Database Seminar: Viktor Leis (TUM) – “Commoditizing Data Analytics in the Cloud”

Speaker: Viktor Leis
Location: Soda 380
Date: September 13, 2023
Time: 11 AM – 12 PM PST
Title: Commoditizing Data Analytics in the Cloud


Abstract:
Data analytics is moving into the cloud and many highly successful commercial cloud-native systems exist. However, existing systems are either expensive, lock in user data, or do both. In this talk, I will present ideas for how to commoditize large-scale data analytics in the cloud. Commoditization involves (a) reducing query processing cost to the theoretical hardware performance limits and (b) avoiding vendor lock-in by making it easy to move data between different clouds and systems. The architecture of an open and cost-efficient data analytics system can be split into three main components: First, an intelligent control component that automatically and transparently selects and manages the cheapest hardware instances for the given workload and makes migration to other cloud vendors possible.
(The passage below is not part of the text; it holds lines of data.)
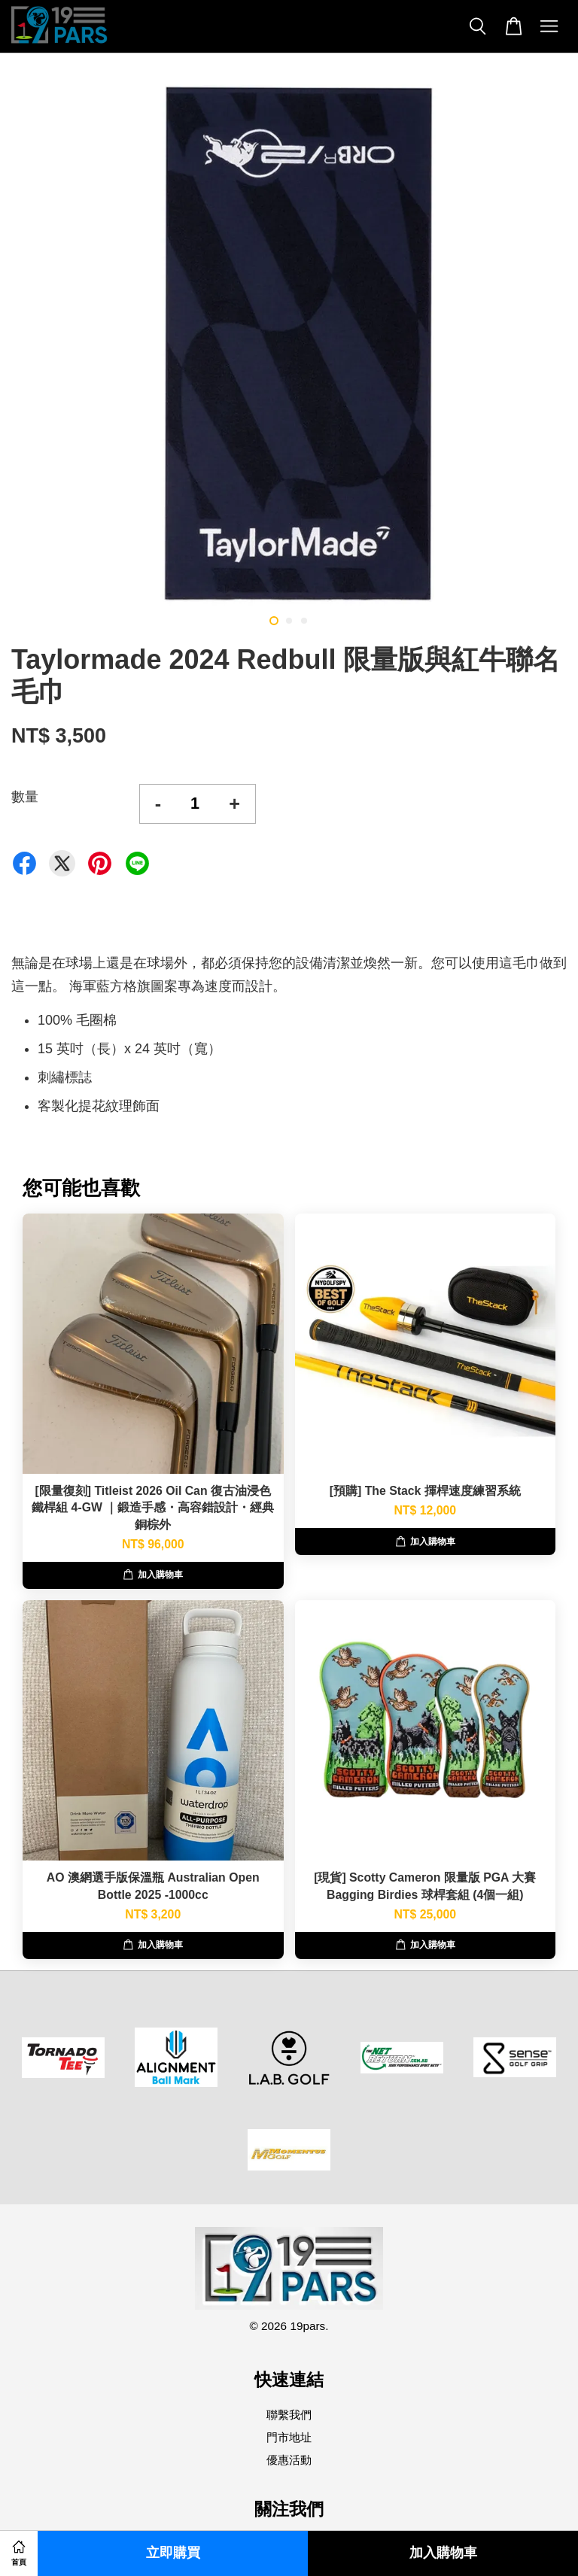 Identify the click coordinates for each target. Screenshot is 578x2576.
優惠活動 (289, 2459)
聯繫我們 (289, 2414)
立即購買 (173, 2553)
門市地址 (289, 2437)
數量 (24, 796) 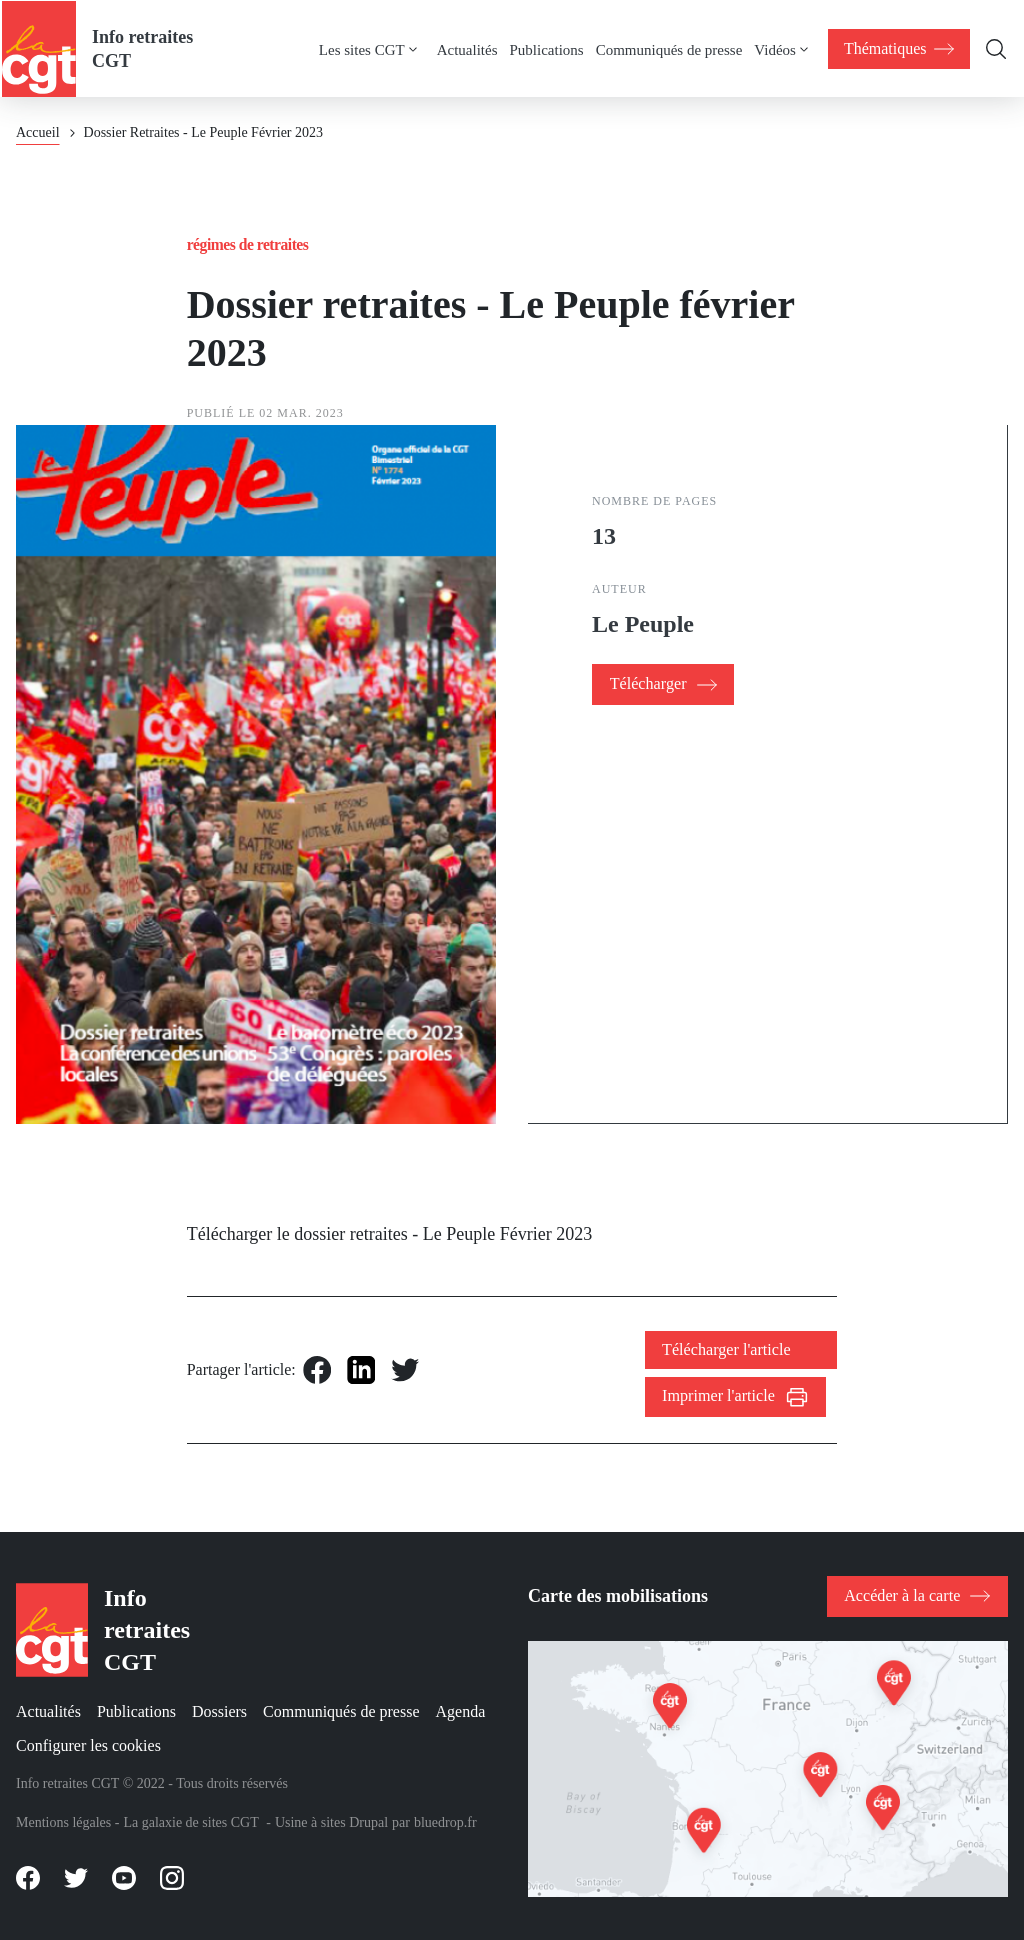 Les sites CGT (361, 48)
Second, a highly-efficient and scalable query processing engine that is capable of fully exploiting modern cloud hardware. Third, a data lake storage abstraction using open data formats that enables cheap storage as well as modularity and interoperability across different data systems.

Bio:
Viktor Leis is a Professor of Computer Science at the Technical University of Munich (TUM). His research revolves around designing high-performance data management systems and includes core database systems topics such as query processing, query optimization, transaction processing, index structures, and storage. Another major research area is designing cloud-native, cost-efficient information systems. Viktor Leis received his doctoral degree in 2016 from TUM and was a professor at the Friedrich-Schiller-Universität Jena and Friedrich-Alexander-Universität Erlangen-Nürnberg before returning to TUM in 2022. He received the ACM SIGMOD dissertation award, the IEEE TCDE Rising Star Award, best paper awards at IEEE ICDE and ACM SIGMOD, and an ERC Starting Grant.

Event Note:
We would like to encourage all attendees to socialize after the talk over Bring-Your-Own lunch.